Temperatures and Radiation Distributions

From the Planck Law radiation distributions illustrated below for several stars of differing surface temperatures, we see that generally the intensity of light from a star of given temperature will not be the same in the U, B, and V regions.


(Note that for convenience in plotting these distributions have been normalized to unity at the respective peaks; by the Stefan-Boltzmann Law, the area under the peak for the hot star Spica is in reality 2094 times the area under the peak for the cool star Antares.)

Color Indices

A color index is defined by taking the difference in magnitudes (which are related logarithmically to intensity) at two different wavelengths. Using the U, B, and V color filters, there are three independent possible such differences. For example, the B-V color index is defined by taking the difference between the magnitudes in the blue and visual regions of the spectrum and the U-B color index is the analogous difference between the UV and blue regions of the spectrum.

Color Index Examples

The star Spica has apparent magnitudes U = -0.24, B = 0.7, and V = 0.9 in the UV, blue, and photovisual regions, respectively. The corresponding color indices are

B - V = 0.7 - 0.9 = - 0.2

U - B = -0.24 -0.7 = - 0.94

Generally, the negative values of these color indices are an indication that Spica is a hot star, with most of its radiation coming at shorter wavelengths. On the other hand, for Antares B = 2.7 and V=0.9, and the B - V color index is

B - V = 2.7 - 0.9 = 1.8

The positive value of B - V in this case is an indication that Antares is a cool star, with most of its radiation coming at longer wavelengths.

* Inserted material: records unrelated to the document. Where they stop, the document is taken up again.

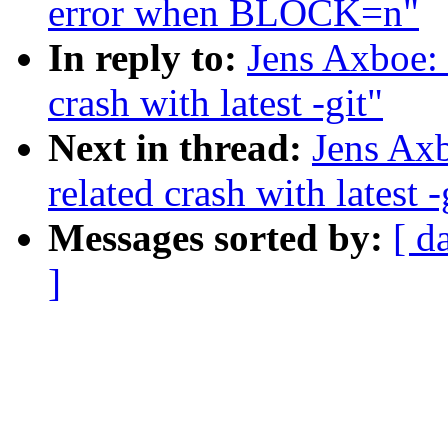
error when BLOCK=n"
In reply to:
Jens Axboe: 
crash with latest -git"
Next in thread:
Jens Axb
related crash with latest -
Messages sorted by:
[ d
]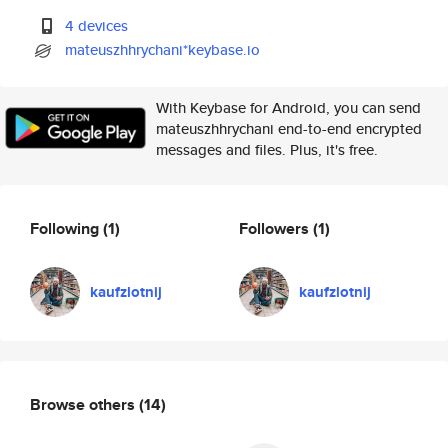
4 devices
mateuszhhrychani*keybase.io
With Keybase for Android, you can send
mateuszhhrychani end-to-end encrypted
messages and files. Plus, it's free.
Following
(1)
Followers
(1)
kaufzlotnij
kaufzlotnij
Browse others
(14)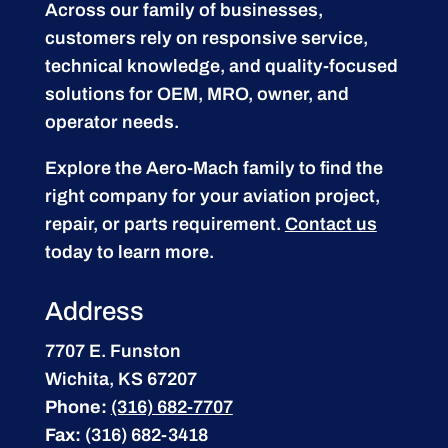
Across our family of businesses,
customers rely on responsive service,
technical knowledge, and quality-focused
solutions for OEM, MRO, owner, and
operator needs.
Explore the Aero-Mach family to find the
right company for your aviation project,
repair, or parts requirement.
Contact us
today to learn more.
Address
7707 E. Funston
Wichita, KS 67207
Phone:
(316) 682-7707
Fax:
(316) 682-3418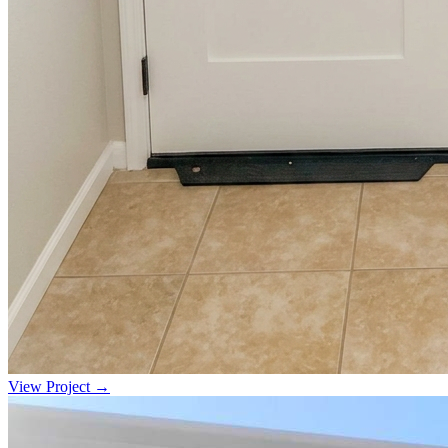
View Project →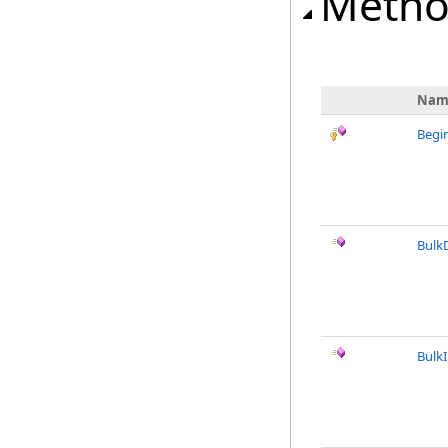
Metho
Nam
Begi
Bulk
Bulk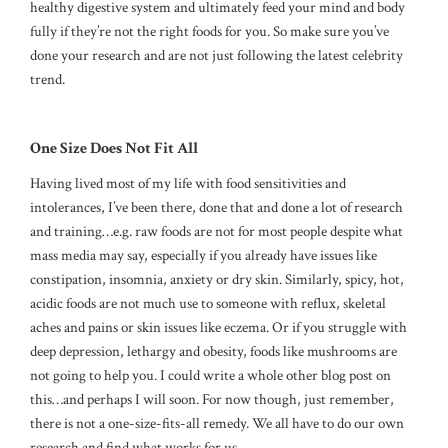
healthy digestive system and ultimately feed your mind and body
fully if they’re not the right foods for you. So make sure you’ve
done your research and are not just following the latest celebrity
trend.
One Size Does Not Fit All
Having lived most of my life with food sensitivities and
intolerances, I’ve been there, done that and done a lot of research
and training…e.g. raw foods are not for most people despite what
mass media may say, especially if you already have issues like
constipation, insomnia, anxiety or dry skin. Similarly, spicy, hot,
acidic foods are not much use to someone with reflux, skeletal
aches and pains or skin issues like eczema. Or if you struggle with
deep depression, lethargy and obesity, foods like mushrooms are
not going to help you. I could write a whole other blog post on
this…and perhaps I will soon. For now though, just remember,
there is not a one-size-fits-all remedy. We all have to do our own
research and find what works for us.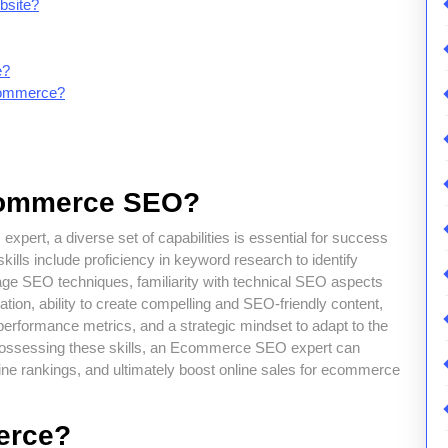
bsite?
e?
commerce?
ecommerce SEO?
pert, a diverse set of capabilities is essential for success
kills include proficiency in keyword research to identify
age SEO techniques, familiarity with technical SEO aspects
ion, ability to create compelling and SEO-friendly content,
performance metrics, and a strategic mindset to adapt to the
ossessing these skills, an Ecommerce SEO expert can
ngine rankings, and ultimately boost online sales for ecommerce
erce?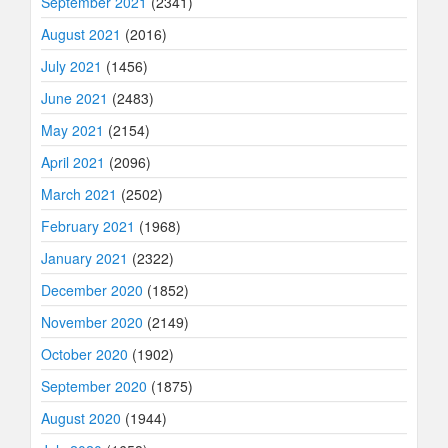
September 2021
(2341)
August 2021
(2016)
July 2021
(1456)
June 2021
(2483)
May 2021
(2154)
April 2021
(2096)
March 2021
(2502)
February 2021
(1968)
January 2021
(2322)
December 2020
(1852)
November 2020
(2149)
October 2020
(1902)
September 2020
(1875)
August 2020
(1944)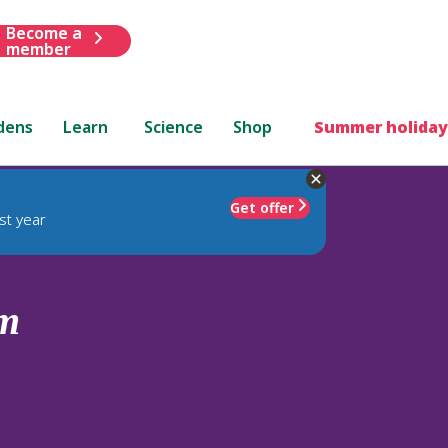
Become a
member
dens
Learn
Science
Shop
Summer holiday
Get offer
st year
um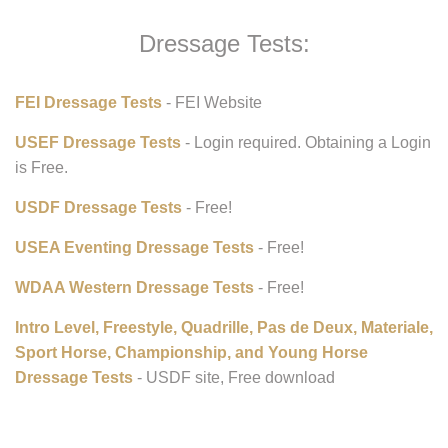
Dressage Tests:
FEI Dressage Tests
- FEI Website
USEF Dressage Tests
- Login required. Obtaining a Login
is Free.
USDF Dressage Tests
- Free!
USEA Eventing Dressage Tests
- Free!
WDAA Western Dressage Tests
- Free!
Intro Level, Freestyle, Quadrille, Pas de Deux, Materiale,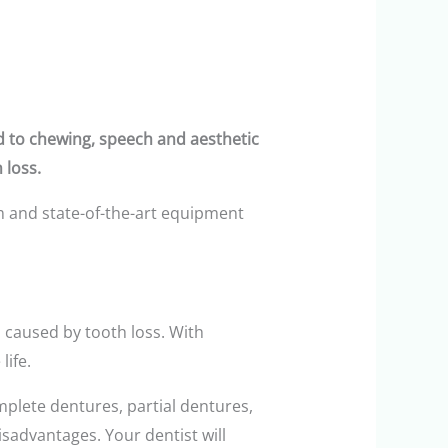
ad to chewing, speech and aesthetic
 loss.
m and state-of-the-art equipment
caused by tooth loss. With
life.
mplete dentures, partial dentures,
sadvantages. Your dentist will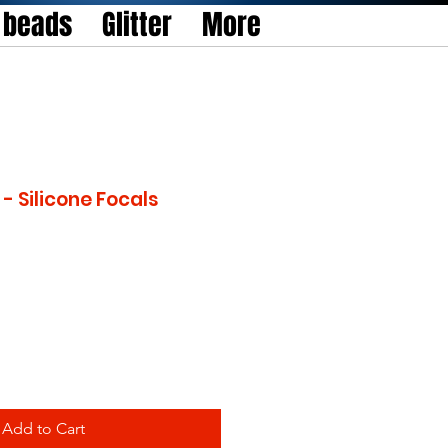
l beads
Glitter
More
- Silicone Focals
Add to Cart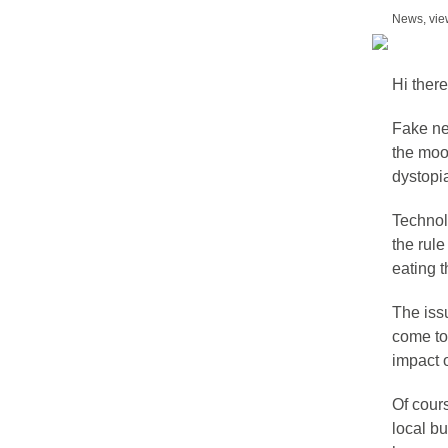
News, vie
Hi there
Fake new
the moo
dystopia
Technolo
the rule
eating t
The iss
come to
impact 
Of cours
local b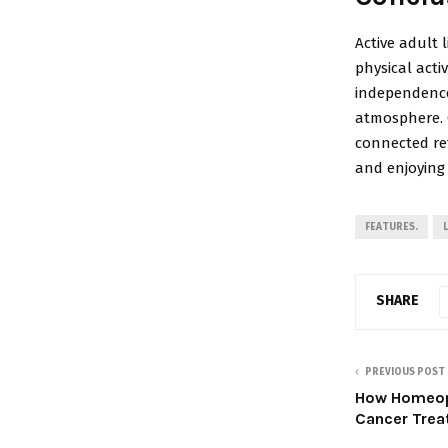
Active adult l
physical acti
independence
atmosphere. C
connected ret
and enjoying
FEATURES.
SHARE
PREVIOUS POST
How Homeopa
Cancer Trea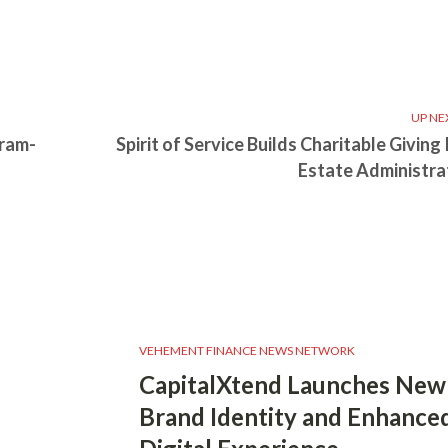
UP NE
gram-
Spirit of Service Builds Charitable Giving
Estate Administra
VEHEMENT FINANCE NEWS NETWORK
CapitalXtend Launches New
Brand Identity and Enhance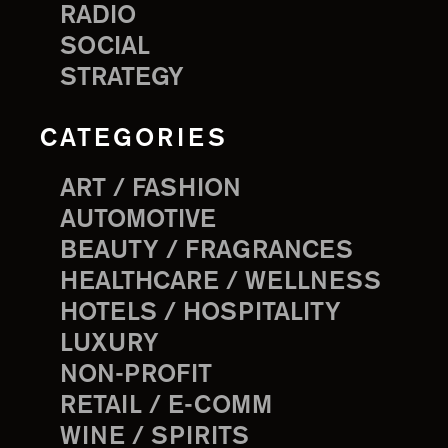
RADIO
SOCIAL
STRATEGY
CATEGORIES
ART / FASHION
AUTOMOTIVE
BEAUTY / FRAGRANCES
HEALTHCARE / WELLNESS
HOTELS / HOSPITALITY
LUXURY
NON-PROFIT
RETAIL / E-COMM
WINE / SPIRITS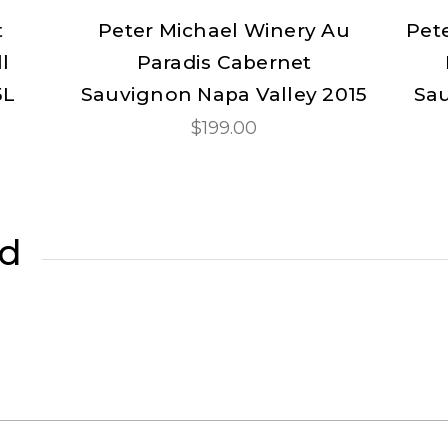
t
Peter Michael Winery Au
Pet
l
Paradis Cabernet
5L
Sauvignon Napa Valley 2015
Sau
$199.00
ed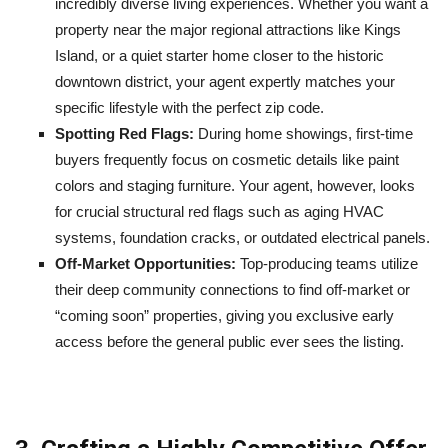
incredibly diverse living experiences. Whether you want a
property near the major regional attractions like Kings
Island, or a quiet starter home closer to the historic
downtown district, your agent expertly matches your
specific lifestyle with the perfect zip code.
Spotting Red Flags:
During home showings, first-time
buyers frequently focus on cosmetic details like paint
colors and staging furniture. Your agent, however, looks
for crucial structural red flags such as aging HVAC
systems, foundation cracks, or outdated electrical panels.
Off-Market Opportunities:
Top-producing teams utilize
their deep community connections to find off-market or
“coming soon” properties, giving you exclusive early
access before the general public ever sees the listing.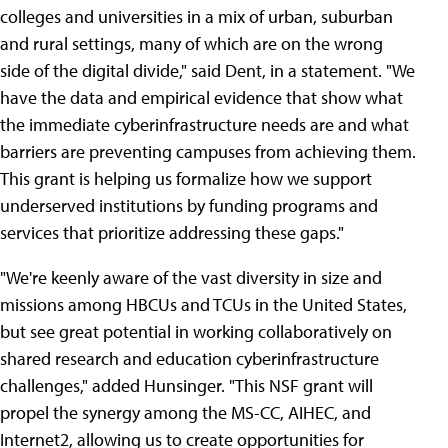
colleges and universities in a mix of urban, suburban
and rural settings, many of which are on the wrong
side of the digital divide," said Dent, in a statement. "We
have the data and empirical evidence that show what
the immediate cyberinfrastructure needs are and what
barriers are preventing campuses from achieving them.
This grant is helping us formalize how we support
underserved institutions by funding programs and
services that prioritize addressing these gaps."
"We're keenly aware of the vast diversity in size and
missions among HBCUs and TCUs in the United States,
but see great potential in working collaboratively on
shared research and education cyberinfrastructure
challenges," added Hunsinger. "This NSF grant will
propel the synergy among the MS-CC, AIHEC, and
Internet2, allowing us to create opportunities for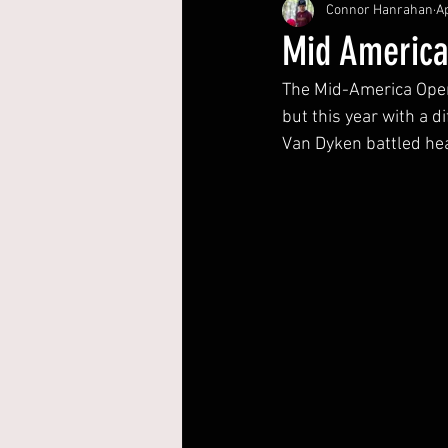
Connor Hanrahan
Ap
Mid Americ
The Mid-America Open 
but this year with a 
Van Dyken battled hea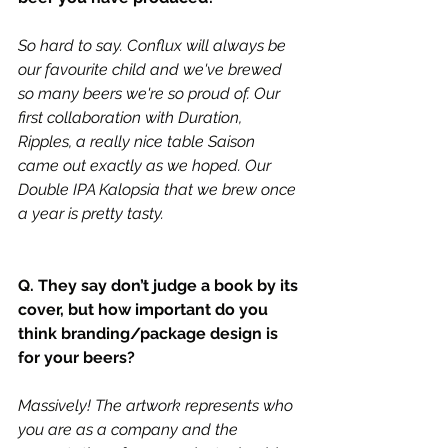
So hard to say. Conflux will always be 
our favourite child and we've brewed 
so many beers we're so proud of. Our 
first collaboration with Duration, 
Ripples, a really nice table Saison 
came out exactly as we hoped. Our 
Double IPA Kalopsia that we brew once 
a year is pretty tasty. 
Q. They say don’t judge a book by its 
cover, but how important do you 
think branding/package design is 
for your beers?
Massively! The artwork represents who 
you are as a company and the 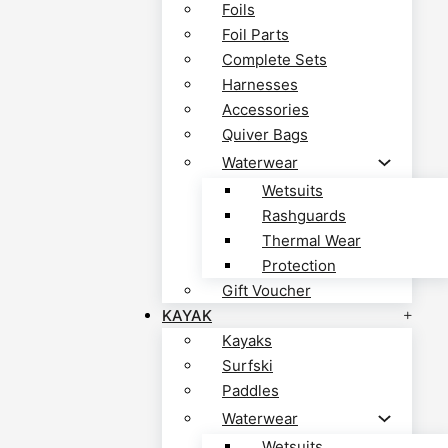
Foils
Foil Parts
Complete Sets
Harnesses
Accessories
Quiver Bags
Waterwear
Wetsuits
Rashguards
Thermal Wear
Protection
Gift Voucher
KAYAK
Kayaks
Surfski
Paddles
Waterwear
Wetsuits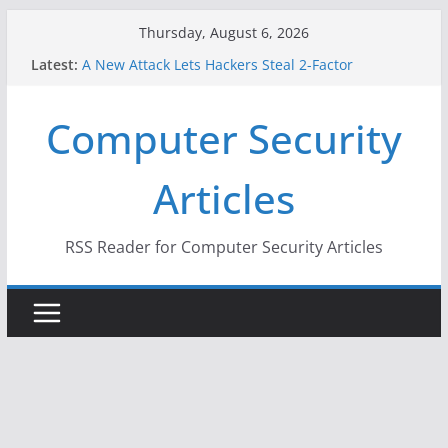
Skip
Thursday, August 6, 2026
to
Latest:
A New Attack Lets Hackers Steal 2-Factor
content
Authentication Codes From Android Phones
Hackers Dox ICE, DHS, DOJ, and FBI Officials
Computer Security
Why the F5 Hack Created an ‘Imminent Threat’ for
Thousands of Networks
One Republican Now Controls a Huge Chunk of
Articles
US Election Infrastructure
When Face Recognition Doesn’t Know Your Face Is
a Face
RSS Reader for Computer Security Articles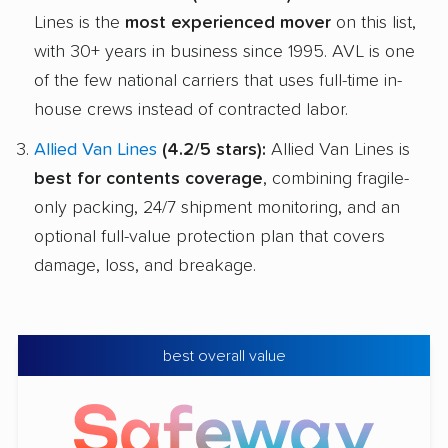
Lines is the
most experienced mover
on this list,
with 30+ years in business since 1995. AVL is one
of the few national carriers that uses full-time in-
house crews instead of contracted labor.
Allied Van Lines
(4.2/5 stars):
Allied Van Lines is
best for contents coverage
, combining fragile-
only packing, 24/7 shipment monitoring, and an
optional full-value protection plan that covers
damage, loss, and breakage.
best overall value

Color Index and Surface Temperature

Here is a Java applet that let's you calculate approximate B-V and U-B color indices for a blackbody of various surface temperatures. By using this applet, you should be able to convince yourself that a color index is directly related to the surface temperature of a star.

The adjacent false color IR image (Source) shows an emission nebula in the constellation Orion called the Flame Nebula (NGC 2024). The bright star in the lower right is Alnitak (Zeta1 Orionis or 50 Orionis; the popular name derives from the Arabic Al Nitak: "the belt or girdle"), which is the lower left star in the belt of Orion. It is a hot O-B blue supergiant (see the Harvard Spectral Sequence and HR diagram later) about 15 times larger than the Sun and a little over 800 light years away, with a B-V color index of -0.21. The negative color index indicates that this star outputs much of its light in the UV region of the spectrum. The color and structure of the nearby Flame Nebula is largely because of the ionization of hydrogen by the intense UV flux from Alnitak: light is emitted when electrons knocked from hydrogen by the UV radiation recombine with the hydrogen ions (Ref).